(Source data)
○ ○ ○ ○ ○

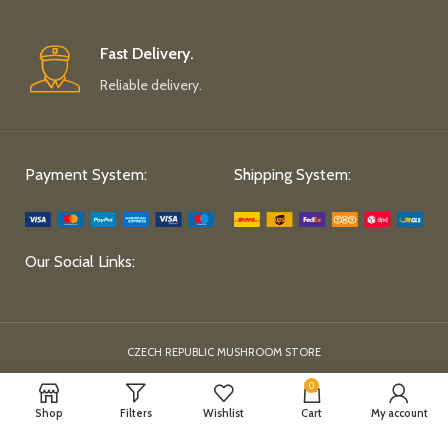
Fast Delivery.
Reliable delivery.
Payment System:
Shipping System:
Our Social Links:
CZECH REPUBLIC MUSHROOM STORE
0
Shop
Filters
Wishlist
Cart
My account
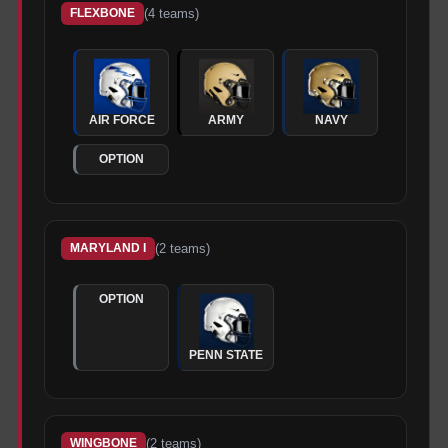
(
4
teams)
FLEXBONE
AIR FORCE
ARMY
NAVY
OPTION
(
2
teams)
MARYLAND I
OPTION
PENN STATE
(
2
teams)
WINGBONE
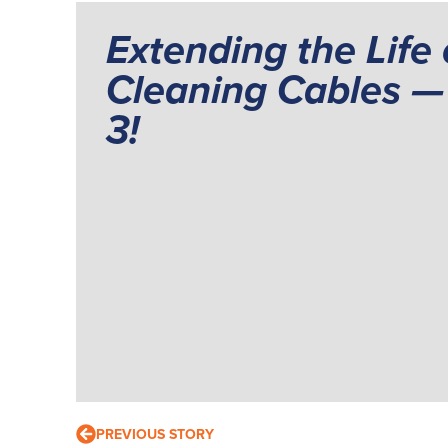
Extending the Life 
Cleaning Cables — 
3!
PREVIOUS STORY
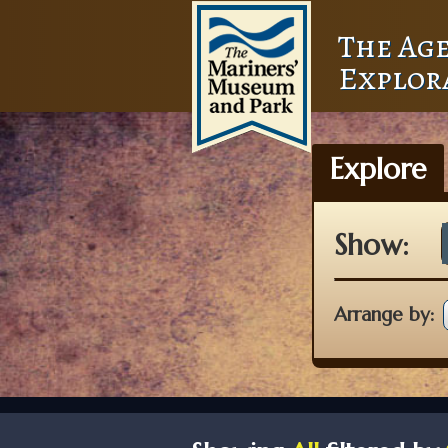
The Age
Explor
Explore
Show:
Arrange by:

○ ○ ○ ○ ○

■ **WHAT TO WORK ON**
Would you set down every line of the data above exactly, skipping the pictures?

■ **RESPONSE TO THE EXERCISE**
Fast Delivery.
Reliable delivery.
Payment System:
Shipping System:
Our Social Links:
CZECH REPUBLIC MUSHROOM STORE
0
Shop
Filters
Wishlist
Cart
My account
(
4
teams)
FLEXBONE
AIR FORCE
ARMY
NAVY
OPTION
(
2
teams)
MARYLAND I
OPTION
PENN STATE
(
2
teams)
WINGBONE
Extending the Life 
Cleaning Cables — 
3!
PREVIOUS STORY
The Age
Explor
Explore
Show:
Arrange by:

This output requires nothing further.